The entire listing below needs to be transcribed word for word.
======
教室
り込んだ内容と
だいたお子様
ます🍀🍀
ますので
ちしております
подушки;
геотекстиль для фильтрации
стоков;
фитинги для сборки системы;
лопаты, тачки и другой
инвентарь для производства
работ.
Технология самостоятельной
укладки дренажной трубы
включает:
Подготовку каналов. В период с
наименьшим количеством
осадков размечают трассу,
======
▶ **RESPONSE TO THIS EXERCISE**:
教室
り込んだ内容と
だいたお子様
ます🍀🍀
ますので
ちしております
подушки;
геотекстиль для фильтрации
стоков;
фитинги для сборки системы;
лопаты, тачки и другой
инвентарь для производства
работ.
Технология самостоятельной
укладки дренажной трубы
включает:
Подготовку каналов. В период с
наименьшим количеством
осадков размечают трассу,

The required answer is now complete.